> _Task instructions_: Give the records back exactly as written, but without the images.

> _Material shown_:
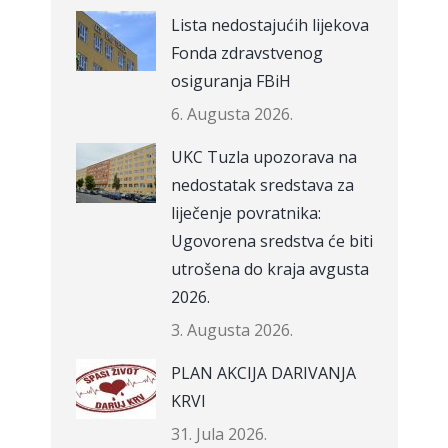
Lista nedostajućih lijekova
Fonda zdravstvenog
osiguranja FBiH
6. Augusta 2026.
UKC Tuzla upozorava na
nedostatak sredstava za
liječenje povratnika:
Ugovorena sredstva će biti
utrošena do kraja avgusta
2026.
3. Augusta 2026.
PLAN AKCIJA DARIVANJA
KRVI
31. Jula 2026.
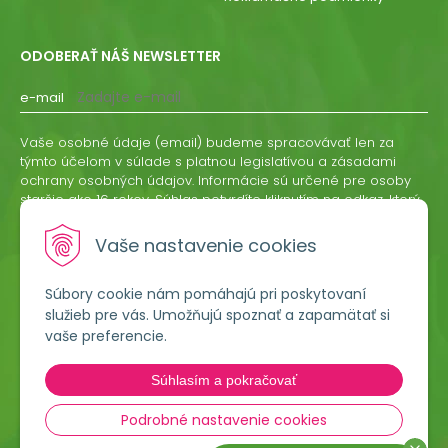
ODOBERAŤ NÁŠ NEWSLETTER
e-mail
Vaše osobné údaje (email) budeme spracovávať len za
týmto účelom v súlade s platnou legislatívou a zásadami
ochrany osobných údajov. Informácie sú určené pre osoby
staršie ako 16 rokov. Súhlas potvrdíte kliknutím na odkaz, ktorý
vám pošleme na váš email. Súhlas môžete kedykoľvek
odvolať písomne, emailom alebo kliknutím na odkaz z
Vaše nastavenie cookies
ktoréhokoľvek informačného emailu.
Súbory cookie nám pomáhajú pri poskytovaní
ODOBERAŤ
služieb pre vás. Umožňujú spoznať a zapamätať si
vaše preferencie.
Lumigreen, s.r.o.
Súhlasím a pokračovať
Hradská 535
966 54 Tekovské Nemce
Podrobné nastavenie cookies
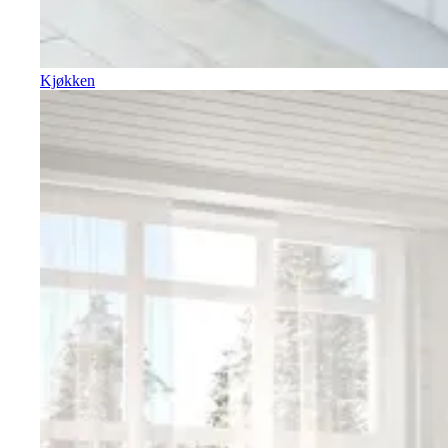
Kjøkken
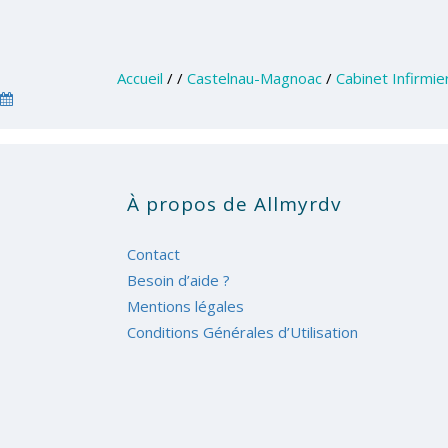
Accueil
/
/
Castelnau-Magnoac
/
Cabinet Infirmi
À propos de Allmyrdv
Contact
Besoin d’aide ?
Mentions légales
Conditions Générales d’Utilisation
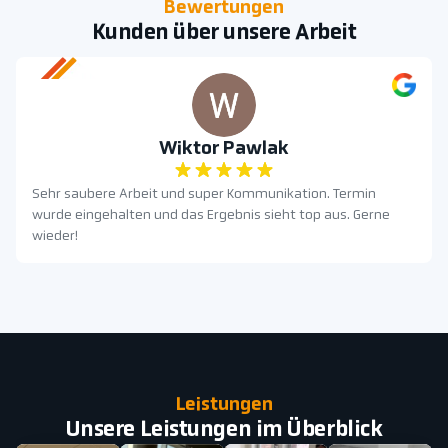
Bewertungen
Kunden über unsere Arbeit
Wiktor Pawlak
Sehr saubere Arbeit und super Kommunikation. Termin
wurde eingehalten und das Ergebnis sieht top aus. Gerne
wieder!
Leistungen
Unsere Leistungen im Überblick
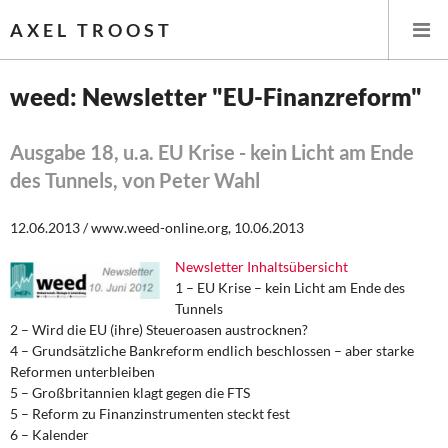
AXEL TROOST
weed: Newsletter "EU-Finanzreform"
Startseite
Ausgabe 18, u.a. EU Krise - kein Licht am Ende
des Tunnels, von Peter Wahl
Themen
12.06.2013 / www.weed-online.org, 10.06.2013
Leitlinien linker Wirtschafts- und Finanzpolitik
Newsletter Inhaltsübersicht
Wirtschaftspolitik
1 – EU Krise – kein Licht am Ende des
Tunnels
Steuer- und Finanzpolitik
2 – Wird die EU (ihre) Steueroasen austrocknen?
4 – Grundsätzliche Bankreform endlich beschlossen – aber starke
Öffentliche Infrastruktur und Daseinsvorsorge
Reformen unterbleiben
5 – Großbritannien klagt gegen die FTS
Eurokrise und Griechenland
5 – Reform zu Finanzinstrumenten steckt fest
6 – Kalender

> _Task response_:
Lista nedostajućih lijekova
Fonda zdravstvenog
osiguranja FBiH
6. Augusta 2026.
UKC Tuzla upozorava na
nedostatak sredstava za
liječenje povratnika:
Ugovorena sredstva će biti
utrošena do kraja avgusta
2026.
3. Augusta 2026.
PLAN AKCIJA DARIVANJA
KRVI
31. Jula 2026.
ODOBERAŤ NÁŠ NEWSLETTER
e-mail
Vaše osobné údaje (email) budeme spracovávať len za
týmto účelom v súlade s platnou legislatívou a zásadami
ochrany osobných údajov. Informácie sú určené pre osoby
staršie ako 16 rokov. Súhlas potvrdíte kliknutím na odkaz, ktorý
vám pošleme na váš email. Súhlas môžete kedykoľvek
odvolať písomne, emailom alebo kliknutím na odkaz z
Vaše nastavenie cookies
ktoréhokoľvek informačného emailu.
Súbory cookie nám pomáhajú pri poskytovaní
ODOBERAŤ
služieb pre vás. Umožňujú spoznať a zapamätať si
vaše preferencie.
Lumigreen, s.r.o.
Súhlasím a pokračovať
Hradská 535
966 54 Tekovské Nemce
Podrobné nastavenie cookies
Kjøkken
Accueil
/
/
Castelnau-Magnoac
/
Cabinet Infirmi
À propos de Allmyrdv
Contact
Besoin d’aide ?
Mentions légales
Conditions Générales d’Utilisation
Bewertungen
Kunden über unsere Arbeit
Wiktor Pawlak
Sehr saubere Arbeit und super Kommunikation. Termin
wurde eingehalten und das Ergebnis sieht top aus. Gerne
wieder!
Leistungen
Unsere Leistungen im Überblick
AXEL TROOST
weed: Newsletter "EU-Finanzreform"
Startseite
Ausgabe 18, u.a. EU Krise - kein Licht am Ende
des Tunnels, von Peter Wahl
Themen
12.06.2013 / www.weed-online.org, 10.06.2013
Leitlinien linker Wirtschafts- und Finanzpolitik
Newsletter Inhaltsübersicht
Wirtschaftspolitik
1 – EU Krise – kein Licht am Ende des
Tunnels
Steuer- und Finanzpolitik
2 – Wird die EU (ihre) Steueroasen austrocknen?
4 – Grundsätzliche Bankreform endlich beschlossen – aber starke
Öffentliche Infrastruktur und Daseinsvorsorge
Reformen unterbleiben
5 – Großbritannien klagt gegen die FTS
Eurokrise und Griechenland
5 – Reform zu Finanzinstrumenten steckt fest
6 – Kalender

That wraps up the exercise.